Sometimes there’s health issues. Or mental health issues. They can be secret. Is there enough dialogue. Hidden issues and unspoken issues can wear on people. The “unknown unknowns”. Permaculture gardens can be a lot of work at first then hopefully gets easier right!? If one can get to that phase. Together. I was stuck in the pioneering laborious stage over and over. Then overcommitted with the wrong people who had little loyalty or shared passion for Permaculture. Now I’m more cautious. So the ‘soft” issues are very important in my mind.
Be careful but also best wishes and hope your dreams for a Permaculture site bear fruit. Maybe do a postage stamp Permaculture design there on your own initiative and others will get into it again. Inspire by doing. And open up dialogue about it whenever you can. If they don’t make time to talk about it then it maybe they are not as interested as you are. Then seek out people who are.
For any work of community, I can't recommend highly enough Creating a Life Together by Diana Leafe Christian. It is a book about why so many intentional communities fail and how to avoid those failings. Though about intentional community, much of it may apply to other group endeavors.
When I have made designs for farmers and ranchers I have found, that they are used to making their own decisions and changing previous decisions at a moments notice, just to keep up mother nature.
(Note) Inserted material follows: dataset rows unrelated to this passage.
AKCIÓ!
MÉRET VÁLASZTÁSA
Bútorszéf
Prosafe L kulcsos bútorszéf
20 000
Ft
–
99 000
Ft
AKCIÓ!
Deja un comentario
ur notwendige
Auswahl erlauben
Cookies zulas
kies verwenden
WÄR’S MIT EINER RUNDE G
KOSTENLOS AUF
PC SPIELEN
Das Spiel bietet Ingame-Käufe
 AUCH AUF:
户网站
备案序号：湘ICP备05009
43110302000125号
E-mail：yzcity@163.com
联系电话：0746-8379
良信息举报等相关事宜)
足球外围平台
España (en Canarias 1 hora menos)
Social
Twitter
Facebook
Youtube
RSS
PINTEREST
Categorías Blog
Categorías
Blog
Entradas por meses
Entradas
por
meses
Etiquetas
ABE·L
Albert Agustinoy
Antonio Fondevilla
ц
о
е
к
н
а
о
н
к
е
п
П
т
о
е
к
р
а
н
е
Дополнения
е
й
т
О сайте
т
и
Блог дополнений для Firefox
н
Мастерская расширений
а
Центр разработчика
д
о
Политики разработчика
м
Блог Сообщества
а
What you did was give them lesson in permaculture. You gave them a perspective on their lands potential they couldn't get in their family group. If you keep working with them and allow them to add the concepts of permaculture to their mental toolbox of how to run a farm, then more permaculture will go out on the land, but maybe not in the way you designed it. Your design was still worth it, even though it may never be actualized because of its educational value. And, to be honest all designs are flawed. We aren't God, so we can't predict everything. The more input we get, the more stable the design is, but there are parts of my design even in my backyard I am changing because of plant growth rates and family interest (things you can only figure out by trying).
I think one of the sad realities of farming is, it is not looked upon as a "normal" business. It is too bad, because it really is.
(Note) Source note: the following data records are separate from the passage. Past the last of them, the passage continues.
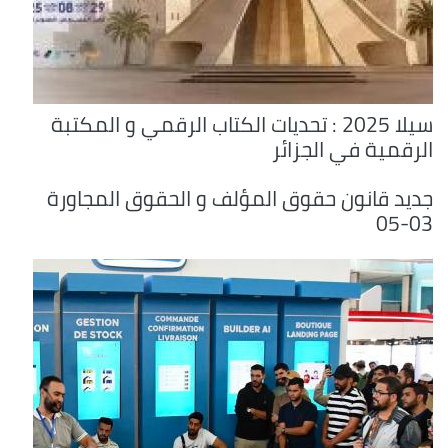
سيلا 2025 : تحديات الكتاب الرقمي و المكتبة
الرقمية في الجزائر
جديد قانون حقوق المؤلف و الحقوق المجاورة
03-05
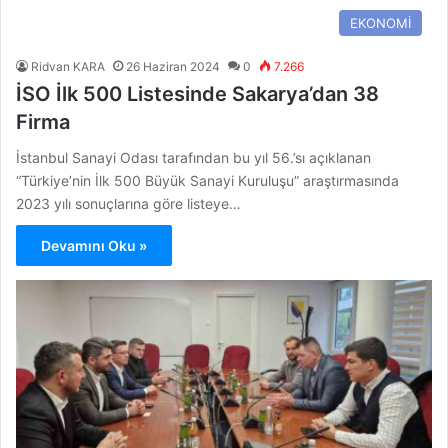
EKONOMİ
Ridvan KARA
26 Haziran 2024
0
7.266
İSO İlk 500 Listesinde Sakarya’dan 38
Firma
İstanbul Sanayi Odası tarafından bu yıl 56.’sı açıklanan
“Türkiye’nin İlk 500 Büyük Sanayi Kuruluşu” araştırmasında
2023 yılı sonuçlarına göre listeye…
Devamını Oku »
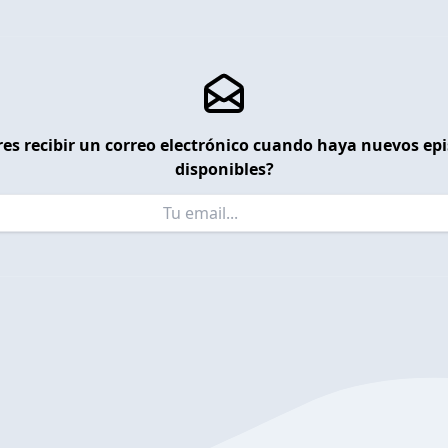
es recibir un correo electrónico cuando haya nuevos ep
disponibles?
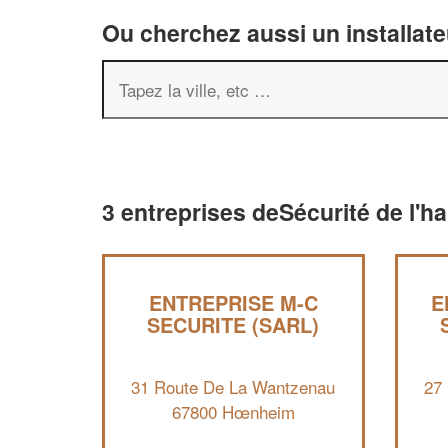
Ou cherchez aussi un installate
3 entreprises deSécurité de l'h
ENTREPRISE M-C
E
SECURITE (SARL)
31 Route De La Wantzenau
27
67800 Hœnheim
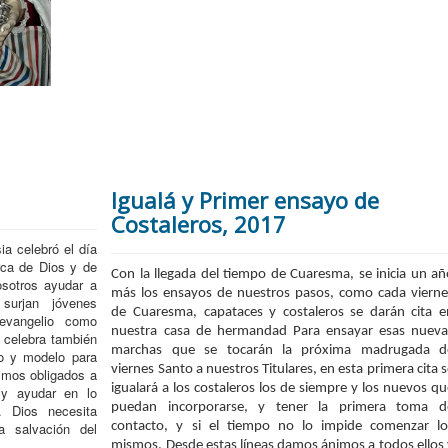
Igualá y Primer ensayo de
Costaleros, 2017
ia celebró el día
rca de Dios y de
Con la llegada del tiempo de Cuaresma, se inicia un añ
sotros ayudar a
más los ensayos de nuestros pasos, como cada vierne
surjan jóvenes
de Cuaresma, capataces y costaleros se darán cita e
 evangelio como
nuestra casa de hermandad Para ensayar esas nueva
 celebra también
marchas que se tocarán la próxima madrugada d
io y modelo para
viernes Santo a nuestros Titulares, en esta primera cita 
timos obligados a
igualará a los costaleros los de siempre y los nuevos qu
 y ayudar en lo
puedan incorporarse, y tener la primera toma d
. Dios necesita
a salvación del
contacto, y si el tiempo no lo impide comenzar lo
mismos. Desde estas líneas damos ánimos a todos ellos 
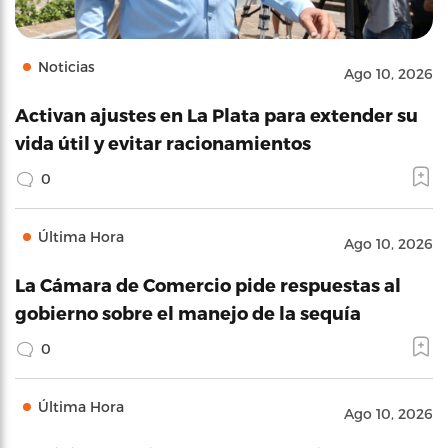
Noticias
Ago 10, 2026
Activan ajustes en La Plata para extender su
vida útil y evitar racionamientos
0
Última Hora
Ago 10, 2026
La Cámara de Comercio pide respuestas al
gobierno sobre el manejo de la sequía
0
Última Hora
Ago 10, 2026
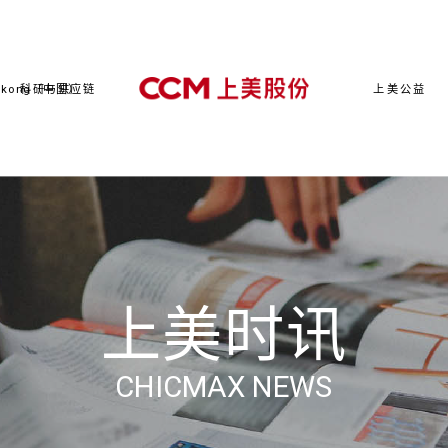
kong（中国）
科研与供应链
上美公益
上美时讯
CHICMAX NEWS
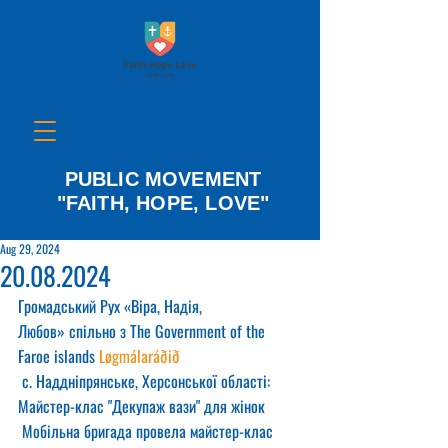
PUBLIC MOVEMENT
"FAITH, HOPE, LOVE"
Aug 29, 2024
20.08.2024
Громадський Рух «Віра, Надія, 
Любов» спільно з The Government of the 
Faroe islands 
Løgmálaráðið
 с. Наддніпрянське, Херсонської області: 
Майстер-клас "Декупаж вази" для жінок
 Мобільна бригада провела майстер-клас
I was a manager in industry, third in line from the President of the 1000 plus employee company, and found managing a farm requires the same skills. Unfortunately, in farming, the succeeding farmer in charge of the farm lacks these skills, but was put in place because they were;
1. The eldest
2. They worked the hardest
The former is just plain silly as that is tradition and not ability based. The second is almost as silly because it is based on how hard they work, and not ability-minded.
The older I get the more I realize that phycology is EVERYTHING in almost EVERYTHING, and I wish I was more knowledgeable in that area. It is not so much "manipulation" as it figuring out how to motivate people for a common goal.
A lot of conflict on a farm has to do with the perceived sense of control. It is very possible that in showing another way of farming, that people's ego's get bruised. In a way this is normal, and must be expected. I mean suddenly you become the "expert", or the "knowledgeable one" and the one that champions the old way of doing things, feels inferior. That ultimately ends up in conflict as the former way tries to assert themselves by rallying people and family members around them, while the permicultural member of the family or group, tries to establish that there is a better way. That causes two factions to form, and then argue.